Lawmaker Who Voted to Eject ‘Tennessee 3’ Resigns After Sexually Harassing Intern

"He begged me for several hugs,” read an email about Rep. Scotty Campbell.

Politics
Lawmaker Who Voted to Eject ‘Tennessee 3’ Resigns After Sexually Harassing Intern
Photo:Free Use/ Seth Herald (Getty Images)

On Thursday afternoon, a bipartisan ethics committee in the Tennessee legislature found that Republican Rep. Scotty Campbell officially violated the chamber’s sexual harassment policy. He resigned shortly thereafter, according to local station NewsChannel5. Just two weeks ago, Campbell made headlines for condemning three of his fellow state lawmakers for breaking decorum while protesting for gun control laws. After voting to remove all three from their positions in early April, he told local news channel WCYB, “If you were in court and behaved like those three did, you would have been found in contempt of court.”

The committee’s investigation revealed that Campbell, 39, made inappropriately crude and suggestive comments to an intern who lived nearby him. According to an email from one 19-year-old victim provided by a family member, after she and a fellow intern entered their apartment building, Campbell later “made comments about how…he was in his apartment imagining that we were performing sexual acts on one another and how it drove him crazy knowing that was happening so close to him.” He also offered her weed gummies and told her how lonely he was, despite her insistence that he stop.

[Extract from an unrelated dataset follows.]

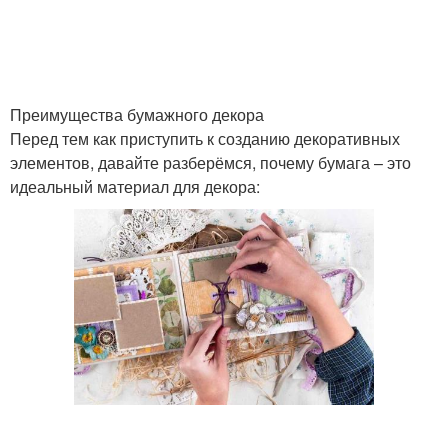
Преимущества бумажного декора
Перед тем как приступить к созданию декоративных
элементов, давайте разберёмся, почему бумага – это
идеальный материал для декора:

“I told him absolutely not, and he begged me for several hugs,” the email read.

Earlier Thursday, when NewsChannel5 asked him about allegations made by one young woman, Campbell, who had been the vice chair of the chamber’s Republican caucus, responded: “I had consensual, adult conversations with two adults off property”—inadvertently revealing that a second person (presumably also an intern) had registered a complaint about his behavior.

“I had consensual conversations that were agreed to, and I’m really surprised that we are here this morning,” Campbell said, hours before he resigned.

NewsChannel5 reported that potentially thousands of taxpayer dollars have been spent relocating at least one woman from her apartment near Campbell’s to a downtown hotel for the remainder of her internship.

Though it found that he’d violated the policy, the ethics committee didn’t impose any consequences on Campbell, refusing to use its power to hold him accountable. The hypocrisy is maddening, coming on the heels of a majority of legislators voting to remove State Reps. Justin Pearson and Justin Jones, young Black Democrats, for protesting against gun violence following the Nashville Convent School shooting.

Plus, it’s pretty rich for a man wasting taxpayer money to cover up his harassment of young interns to complain about decorum and behavior of his colleagues who were being vocal about young people’s safety. Respectability politics serve as a mighty good distraction for actual issues, like children dying from gun violence.

Good riddance to now-former-Rep. Campbell.